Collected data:
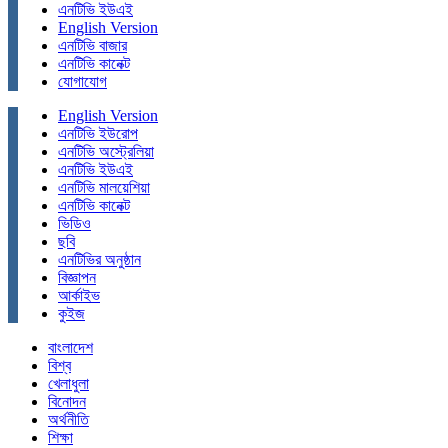
এনটিভি ইউএই
English Version
এনটিভি বাজার
এনটিভি কানেক্ট
যোগাযোগ
English Version
এনটিভি ইউরোপ
এনটিভি অস্ট্রেলিয়া
এনটিভি ইউএই
এনটিভি মালয়েশিয়া
এনটিভি কানেক্ট
ভিডিও
ছবি
এনটিভির অনুষ্ঠান
বিজ্ঞাপন
আর্কাইভ
কুইজ
বাংলাদেশ
বিশ্ব
খেলাধুলা
বিনোদন
অর্থনীতি
শিক্ষা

EXERCISE INSTRUCTIONS
Output all the records, word for word, with no pictures in the copy.

TASK RESULT
এনটিভি ইউএই
English Version
এনটিভি বাজার
এনটিভি কানেক্ট
যোগাযোগ
English Version
এনটিভি ইউরোপ
এনটিভি অস্ট্রেলিয়া
এনটিভি ইউএই
এনটিভি মালয়েশিয়া
এনটিভি কানেক্ট
ভিডিও
ছবি
এনটিভির অনুষ্ঠান
বিজ্ঞাপন
আর্কাইভ
কুইজ
বাংলাদেশ
বিশ্ব
খেলাধুলা
বিনোদন
অর্থনীতি
শিক্ষা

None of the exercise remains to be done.